The state budget approved by lawmakers on Thursday to close California’s $42 billion budget deficit will impose billions of dollars in cuts on public education, leading to larger class sizes in grades K-12, fewer programs in arts and music and teacher lay-offs, officials said.
The new budget will slash up to $6 million from Berkeley Unified School District over the next two years, according to Bill Huyett, district superintendent, and takes away 15 to 20 percent in funding from adult education, a major concern for the district.
State schools chief Jack O’Connell told the Planet in a telephone interview Thursday afternoon that the new budget will take $8.4 billion from Prop. 98, a voter-approved statute that establishes a minimum level of funding for California schools, which includes deferrals and the redesignation of funds.
He said that he was concerned that the state was, in essence, transferring its cash flow problem to local agencies.
O’Connell said the cuts would translate to fewer librarians and nurses, loss of intervention programs and a significant decrease in text books and computers, leaving school districts across the state to grapple with the lack of valuable resources.
“It’s definitely a step backwards,” he said. “There is relief in Sacramento because there is a budget, that it’s done, but nobody is proud. In my opinion, because of the implosion of the financial situation in the country, I understand tough decisions had to be made. But it’s unfortunate that we are receiving less money at a time when our teachers need to be compensated.”
Huyett said that the budget approved by the legislation makes the same dollar cuts that the governor proposed, except that instead of taking the money out completely from the general fund, it dips into categorical and the general fund equally.
“It’s hard to say how this will affect the district since our categorical funds lead to our general funds,” he said. “In some cases it doesn’t really make a difference. Our general fund will take a half to two-third cut.”
Berkeley Unified was able to rescind layoff notices to teachers last year when the legislature voted against cutting Prop. 98 in the last fiscal year, but still lost $2.5 million in funding.
Huyett said that since Prop. 98 was based on state revenue, the current economical crisis had taken a big toll on it.
He said that the district would be revealing the list of lay-offs for this year to the school board Friday.
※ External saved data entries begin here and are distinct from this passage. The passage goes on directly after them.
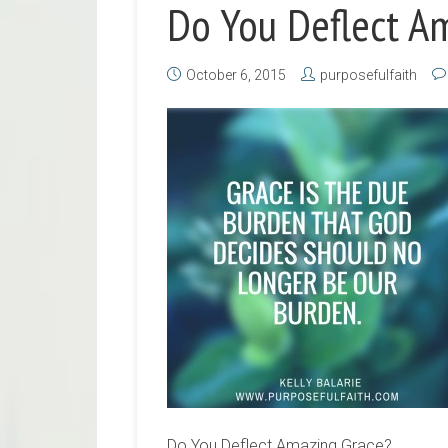
Do You Deflect A
October 6, 2015
purposefulfaith
Do You Deflect Amazing Grace?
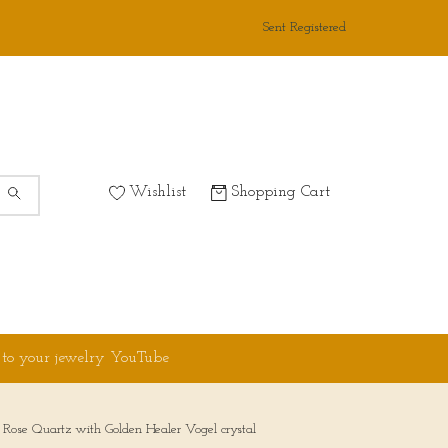
Sent Registered
Wishlist
Shopping Cart
 to your jewelry YouTube
Rose Quartz with Golden Healer Vogel crystal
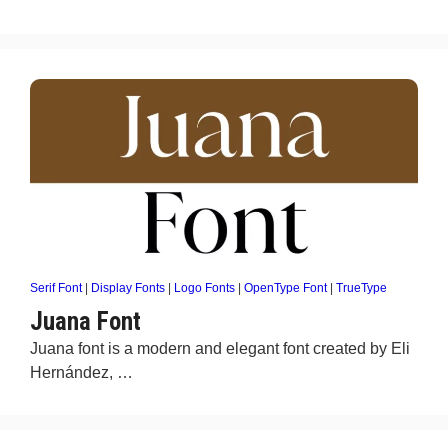
Serif Font
|
Display Fonts
|
Logo Fonts
|
OpenType Font
|
TrueType
Juana Font
Juana font is a modern and elegant font created by Eli
Hernández, …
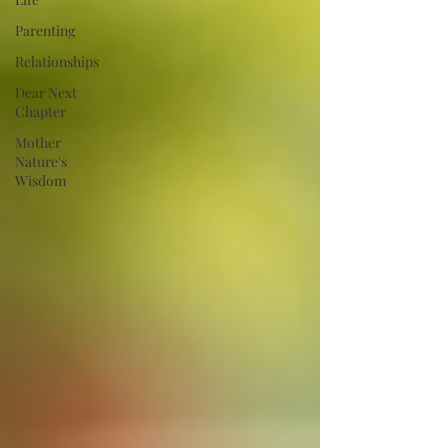
Parenting
Relationships
Dear Next
Chapter
Mother
Nature's
Wisdom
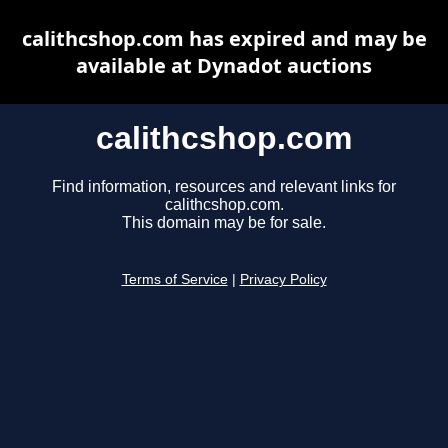
calithcshop.com has expired and may be
available at Dynadot auctions
calithcshop.com
Find information, resources and relevant links for
calithcshop.com.
This domain may be for sale.
Terms of Service
|
Privacy Policy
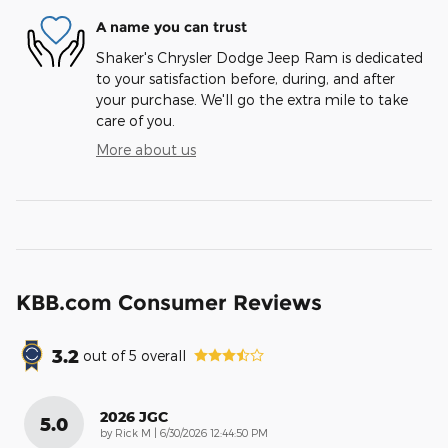
A name you can trust
Shaker's Chrysler Dodge Jeep Ram is dedicated
to your satisfaction before, during, and after
your purchase. We'll go the extra mile to take
care of you.
More about us
KBB.com Consumer Reviews
3.2
out of
5
overall
2026 JGC
5.0
on
by
Rick M
|
6/30/2026 12:44:50 PM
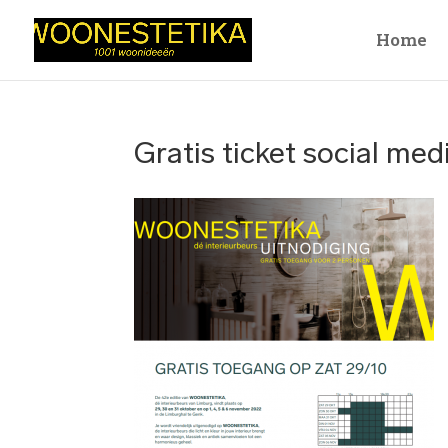
Home
Gratis ticket social med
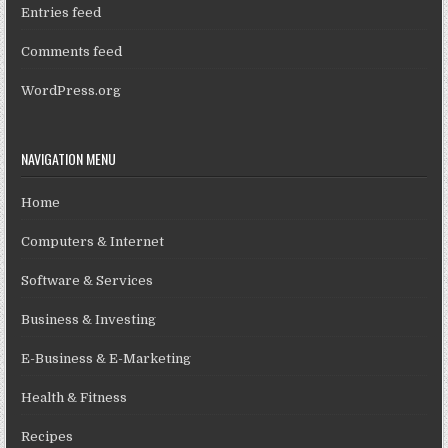
Entries feed
Comments feed
WordPress.org
NAVIGATION MENU
Home
Computers & Internet
Software & Services
Business & Investing
E-Business & E-Marketing
Health & Fitness
Recipes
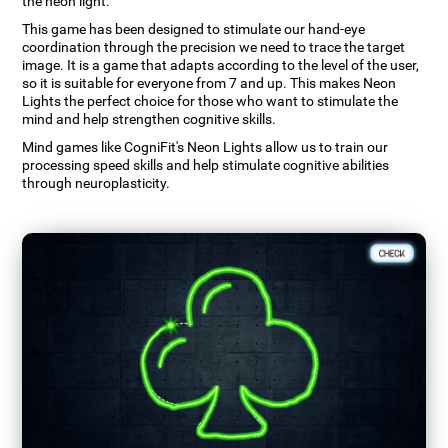
the neon light.
This game has been designed to stimulate our hand-eye
coordination through the precision we need to trace the target
image. It is a game that adapts according to the level of the user,
so it is suitable for everyone from 7 and up. This makes Neon
Lights the perfect choice for those who want to stimulate the
mind and help strengthen cognitive skills.
Mind games like CogniFit's Neon Lights allow us to train our
processing speed skills and help stimulate cognitive abilities
through neuroplasticity.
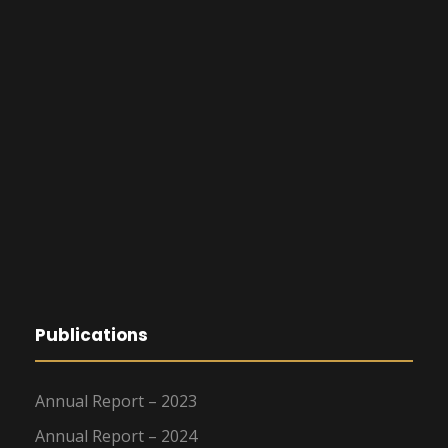
Publications
Annual Report – 2023
Annual Report – 2024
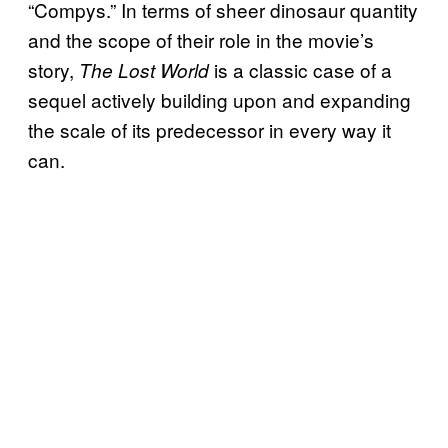
“Compys.” In terms of sheer dinosaur quantity
and the scope of their role in the movie’s
story,
is a classic case of a
The Lost World
sequel actively building upon and expanding
the scale of its predecessor in every way it
can.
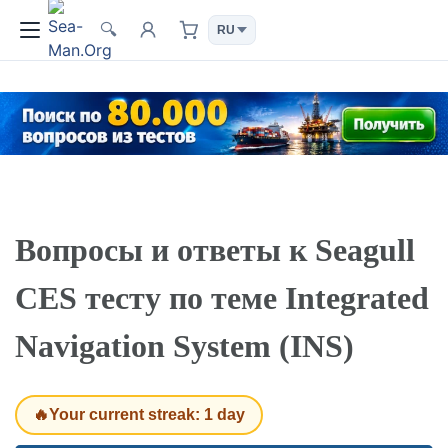
🔍
Вопросы и ответы к Seagull
CES тесту по теме Integrated
Navigation System (INS)
🔥Your current streak: 1 day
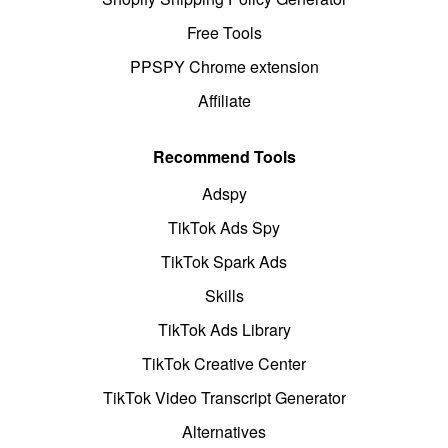
Free Tools
PPSPY Chrome extension
Affiliate
Recommend Tools
Adspy
TikTok Ads Spy
TikTok Spark Ads
Skills
TikTok Ads Library
TikTok Creative Center
TikTok Video Transcript Generator
Alternatives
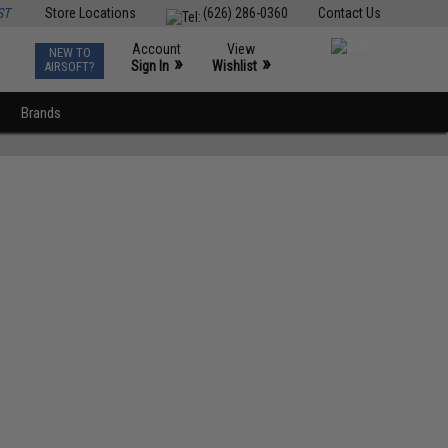
ST
Store Locations
(626) 286-0360
Contact Us
Account
View
NEW TO
0
»
»
Sign In
Wishlist
AIRSOFT?
Brands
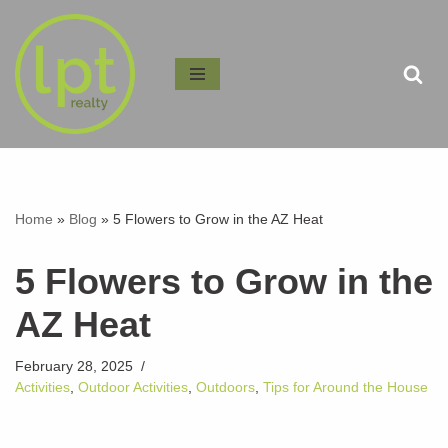
Skip
to
content
Home
»
Blog
»
5 Flowers to Grow in the AZ Heat
5 Flowers to Grow in the
AZ Heat
February 28, 2025
Activities
,
Outdoor Activities
,
Outdoors
,
Tips for Around the House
Under state law, the district is required to notify teachers about possible lay offs by March 15 and pass a budget by the end of June.
The new budget, which state educators said generates more money, also makes more cuts.
It seeks to boost categorical education funding by freeing up funding that is tied up “in restrictive Sacramento-prescribed categories,” so that local schools and districts can act in the best possible way to serve students, a proposal which is hoped to benefit schools falling victim to a cash-strapped economy, but according to O’Connell still doesn’t reduce the impact of the cuts.
“It’s a painful budget, there are no winners,” he said.